Эмильен де Франквиль обладал характером и природным умом. Родные, стремясь помешать ему занять главенствующее положение в семье, хорошо и много поработали, дабы убить в мальчике ум и сердце. Его брат, видимо, был менее одарен от природы, но он был старшим, а в семье Франквилей все младшие дети вступали в орден. Это правило никогда не нарушалось, оно переходило из поколения в поколение, от отца к сыну. Маркиз, отец Эмильена, считал сие правило очень важным, важнее всех государственных законов. Маркиз утверждал, что оно упрощает введение в наследование и, значит, уменьшает роль стряпчих, которые любят всюду совать нос, заводят длиннейшие процессы и стараются раздробить крупные состояния. Мальчик, которому предназначено было стать монахом, ни на что не мог рассчитывать. Детей у него не будет; постригаясь, он не оставлял никаких зацепок в будущем для крючкотворов. Словом, так оно было заведено, и маленькому Эмильену, едва он научился отличать правую руку от левой, все это объяснили, отказав в праве на собственное суждение.
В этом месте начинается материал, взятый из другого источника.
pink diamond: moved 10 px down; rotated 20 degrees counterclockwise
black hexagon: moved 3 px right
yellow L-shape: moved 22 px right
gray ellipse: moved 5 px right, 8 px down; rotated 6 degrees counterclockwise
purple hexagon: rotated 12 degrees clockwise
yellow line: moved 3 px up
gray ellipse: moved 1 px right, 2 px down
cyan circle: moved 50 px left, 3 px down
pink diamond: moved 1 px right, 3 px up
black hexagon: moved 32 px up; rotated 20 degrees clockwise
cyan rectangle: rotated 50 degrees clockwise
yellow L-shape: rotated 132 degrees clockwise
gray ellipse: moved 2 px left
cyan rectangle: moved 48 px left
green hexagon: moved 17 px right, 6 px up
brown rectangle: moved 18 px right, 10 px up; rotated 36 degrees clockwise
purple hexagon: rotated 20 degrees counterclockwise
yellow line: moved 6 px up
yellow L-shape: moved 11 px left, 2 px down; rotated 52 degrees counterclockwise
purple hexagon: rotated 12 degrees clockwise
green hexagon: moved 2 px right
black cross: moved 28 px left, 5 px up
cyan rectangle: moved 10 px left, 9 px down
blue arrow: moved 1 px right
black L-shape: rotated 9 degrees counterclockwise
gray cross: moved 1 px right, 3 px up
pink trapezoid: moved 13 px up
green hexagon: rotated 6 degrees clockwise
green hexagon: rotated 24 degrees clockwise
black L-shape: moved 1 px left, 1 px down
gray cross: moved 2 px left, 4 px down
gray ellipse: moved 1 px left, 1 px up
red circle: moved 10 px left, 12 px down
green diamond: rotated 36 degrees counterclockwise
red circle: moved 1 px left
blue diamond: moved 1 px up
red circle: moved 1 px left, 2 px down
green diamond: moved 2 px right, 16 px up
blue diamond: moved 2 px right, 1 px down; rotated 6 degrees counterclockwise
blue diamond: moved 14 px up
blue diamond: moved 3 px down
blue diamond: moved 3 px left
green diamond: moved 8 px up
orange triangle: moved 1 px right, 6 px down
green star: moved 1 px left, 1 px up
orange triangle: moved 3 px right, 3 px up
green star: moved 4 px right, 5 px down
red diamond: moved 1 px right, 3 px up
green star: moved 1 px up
Можно предположить, что он пытался протестовать; но эти протесты подавили так быстро и решительно, что, едва вступив в жизнь, он уже для многого был мертв и так наивен в свои шестнадцать лет, какими бывают лишь в восемь. В наставники ему дали какого-то слабоумного, у которого, однако, хватило ума понять, что от него требуется одно: превратить ученика в такого же слабоумного, каким был он сам. Не преуспев в этом начинании до конца, ибо Эмильен всегда был и умен и разумен, он, делая вид, что занят обучением ребенка, всецело предоставил того самому себе. Мальчик, придя в монастырь, еле-еле мог читать и писать, но он о многом размышлял, многое понял на свой лад и сам преобразовал свою душу.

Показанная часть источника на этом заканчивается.